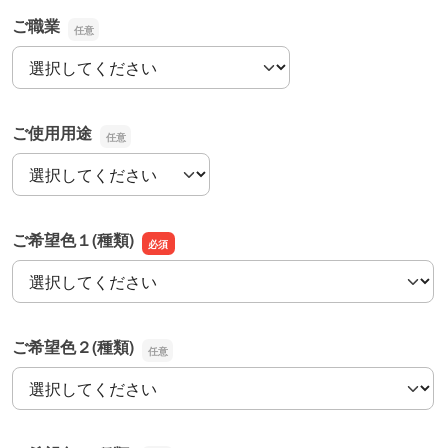
ご職業
ご職業
ご使用用途
ご使用用途
ご希望色１(種類)
ご希望色１(種類)
ご希望色２(種類)
ご希望色２(種類)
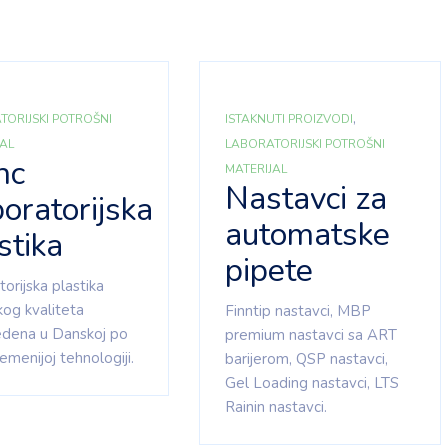
,
TORIJSKI POTROŠNI
ISTAKNUTI PROIZVODI
JAL
LABORATORIJSKI POTROŠNI
nc
MATERIJAL
Nastavci za
oratorijska
automatske
stika
pipete
orijska plastika
kog kvaliteta
Finntip nastavci, MBP
edena u Danskoj po
premium nastavci sa ART
emenijoj tehnologiji.
barijerom, QSP nastavci,
Gel Loading nastavci, LTS
Rainin nastavci.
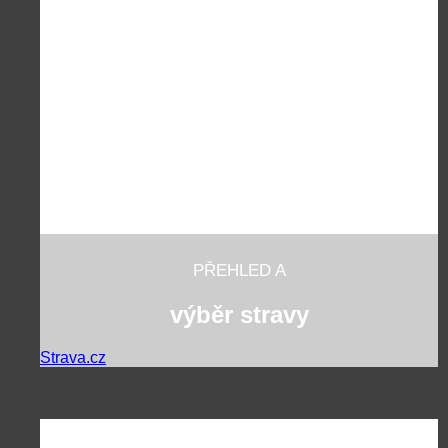
PŘEHLED A
výběr stravy
Strava.cz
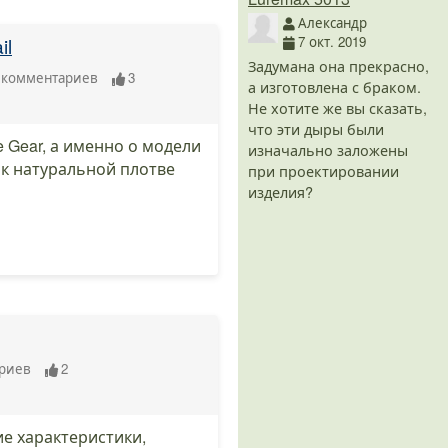
Александр
il
7 окт. 2019
Задумана она прекрасно,
комментариев
3
а изготовлена с браком.
Не хотите же вы сказать,
что эти дыры были
 Gear, а именно о модели
изначально заложены
 к натуральной плотве
при проектировании
изделия?
риев
2
ие характеристики,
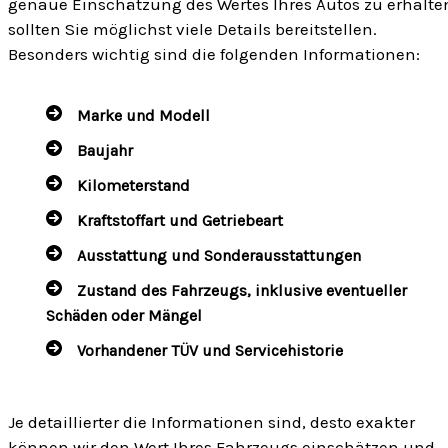
genaue Einschätzung des Wertes Ihres Autos zu erhalte
sollten Sie möglichst viele Details bereitstellen.
Besonders wichtig sind die folgenden Informationen:
Marke und Modell
Baujahr
Kilometerstand
Kraftstoffart und Getriebeart
Ausstattung und Sonderausstattungen
Zustand des Fahrzeugs, inklusive eventueller
Schäden oder Mängel
Vorhandener TÜV und Servicehistorie
Je detaillierter die Informationen sind, desto exakter
können wir den Wert Ihres Fahrzeugs einschätzen und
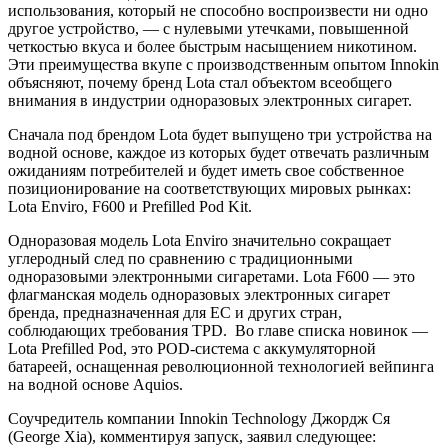
использования, который не способно воспроизвести ни одно
другое устройство, — с нулевыми утечками, повышенной
четкостью вкуса и более быстрым насыщением никотином.
Эти преимущества вкупе с производственным опытом Innokin
объясняют, почему бренд Lota стал объектом всеобщего
внимания в индустрии одноразовых электронных сигарет.
Сначала под брендом Lota будет выпущено три устройства на
водной основе, каждое из которых будет отвечать различным
ожиданиям потребителей и будет иметь свое собственное
позиционирование на соответствующих мировых рынках:
Lota Enviro, F600 и Prefilled Pod Kit.
Одноразовая модель Lota Enviro значительно сокращает
углеродный след по сравнению с традиционными
одноразовыми электронными сигаретами. Lota F600 — это
флагманская модель одноразовых электронных сигарет
бренда, предназначенная для ЕС и других стран,
соблюдающих требования TPD. Во главе списка новинок —
Lota Prefilled Pod, это POD-система с аккумуляторной
батареей, оснащенная революционной технологией вейпинга
на водной основе Aquios.
Соучредитель компании Innokin Technology Джордж Ся
(George Xia), комментируя запуск, заявил следующее:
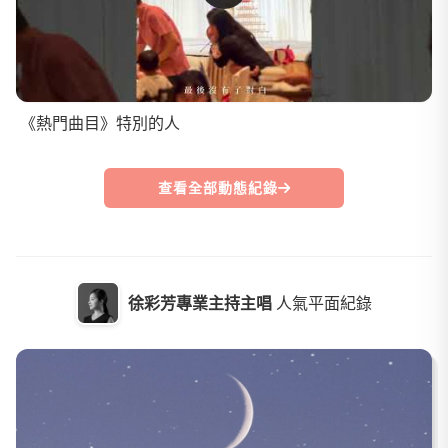
《熱門曲目》特別的人
查看全部動態紀錄
徐彩芳專業主持主唱
人氣平面紀錄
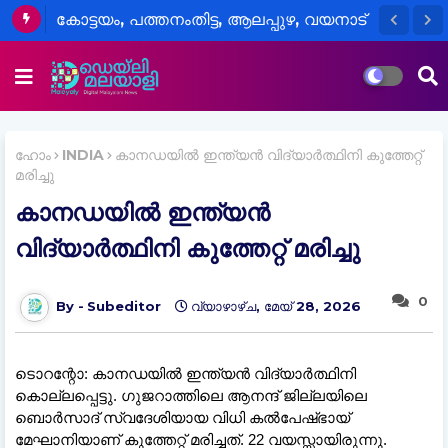
കോട്ടയം, പത്തനംതിട്ട, ആലപ്പുഴ, വയനാട്
ജില്ലകളിലെ വിദ്യാഭ്യാസ
സ്ഥാപനങ്ങൾക്ക് നാളെ അവധി
ഹോം
INDIA
കാനഡയില്‍ ഇന്ത്യന്‍ വിദ്യാര്‍ത്ഥിനി കുത്തേറ്റ്
മരിച്ചു
കാനഡയില്‍ ഇന്ത്യന്‍
വിദ്യാര്‍ത്ഥിനി കുത്തേറ്റ് മരിച്ചു
0
Subeditor
വ്യാഴാഴ്‌ച, മേയ് 28, 2026
ടൊറന്റോ: കാനഡയില്‍ ഇന്ത്യന്‍ വിദ്യാര്‍ത്ഥിനി
കൊല്ലപ്പെട്ടു. ഗുജറാത്തിലെ ആനന്ദ് ജില്ലയിലെ
ബൊര്‍സാദ് സ്വദേശിയായ വിധി കല്‍പേഷ്ഭായ്
മേഘാനിയാണ് കുത്തേറ്റ് മരിച്ചത്. 22 വയസ്സായിരുന്നു.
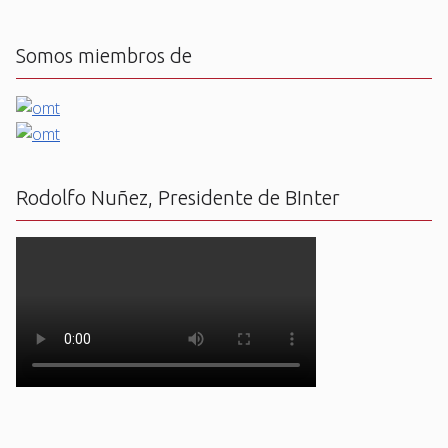
Somos miembros de
Rodolfo Nuñez, Presidente de BInter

################

**TASK DIRECTIONS:**
The lines holding the word "основе" are the answer. Find them in the entries and copy them.

**TASK SOLUTION:**
водной основе, каждое из которых будет отвечать различным
на водной основе Aquios.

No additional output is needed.